If you take a one-hot encoded row vector [0 … 0 1 0 … 0] and feed it into a matrix from the left, the math of matrix multiplication means you pluck out the i-th row of the matrix. This is its embedding.

This works, but as you mentioned, it’s suboptimal. Every row vector we feed in is one-hot encoded, so there really isn’t any need to literally do that matrix multiplication; we’re always just plucking out some particular row. That’s all an embedding layer does: it plucks out the right row without actually doing a matrix multiplication.

As for what happens when you train an embedding: think of the embedding layer as a linear layer without any activation function. The data (the one-hot encodings) don’t change; only the weights in the linear layer change (aka, the embeddings). That is, the embeddings are the weights.

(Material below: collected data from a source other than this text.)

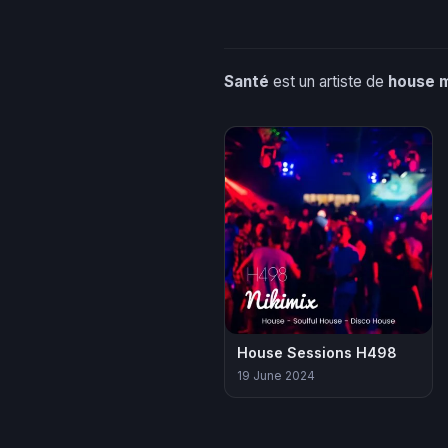
Santé
est un artiste de
house 
House Sessions H498
19 June 2024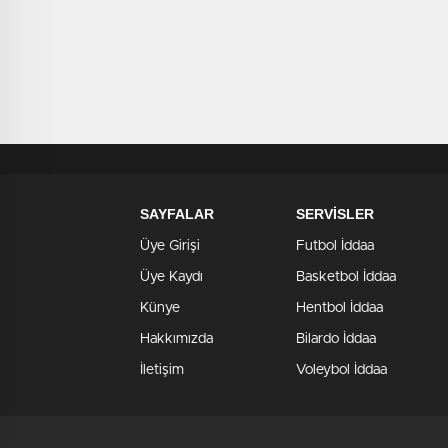
SAYFALAR
SERVİSLER
Üye Girişi
Futbol İddaa
Üye Kaydı
Basketbol İddaa
Künye
Hentbol İddaa
Hakkımızda
Bilardo İddaa
İletişim
Voleybol İddaa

But I don’t still get it. How we can update some of our inputs (I mean these embeddings) and let others be unchanged? Simple code example might clear this.

Now that I finally understand this, I will try to explain to you. Appreciate anyone else stepping in if I get this wrong.

The embeddings, which we think of as data, are actually weights in the neural net that are trained in the same manner as all other weights. If you think of category levels as rows and the number of dimensions as columns, you have a matrix of weights for a single categorical variable.

For each training example, only the row that corresponds to the appropriate category level is sent to the next neural net layer. The “embedding matrix” is used as a lookup table. Conceptually, it is as if each categorical variable is stored as a one-hot representation, and the entry that equals ‘1’ activates the weights in the appropriate row of the embedding matrix.

For efficiency, this is not how it is implemented. The one hot representation is replaced by an integer that triggers sending the corresponding row of weights to the next layer.

In this type of implementation, you would not train the embeddings separate of the rest of the network. If you have a similar application for the same set of categorical variables, you could reuse the embedding weights as a pretrained embedded variable. At least, I assume so. This is where a more knowledgeable person could step in.

When using many categorical variables with high-cardinality, does the number of neurons in the net need to be increased as well? Or is there no relationship?

There is a general relationship between cardinality and embedding count. If you think of a decision tree, you may need to fork many times to divide a large data set into homogeneous groups. At the same time, it may be that the large data set only has two or three meaningful splits, and additional subtleties aren’t relevant to your decisions. So you want your initial model to have the ability to find those additional splits, but subsequent versions may trim the embedding count.

In my work, I’ve set my first neuron layer wider than the feature layer with expanded embeddings, but there may be cases where forcing the first layer to distill the inputs works as well.

In regards to “forcing the first layer to distill the inputs works as well”, wouldn’t the neurons quickly become saturated with high-cardinal features? I feel like in that situation, it may force the network to rely on continuous features as the embeddings wouldn’t be given a chance to update to provide enough spatial information and would therefore be less meaningful/valuable (as determined by the network).

It would actually be really interesting to visualize the embeddings of high-cardinal features after near-optimal training in a “simple” vs “complex” network to see if there is indeed an effect.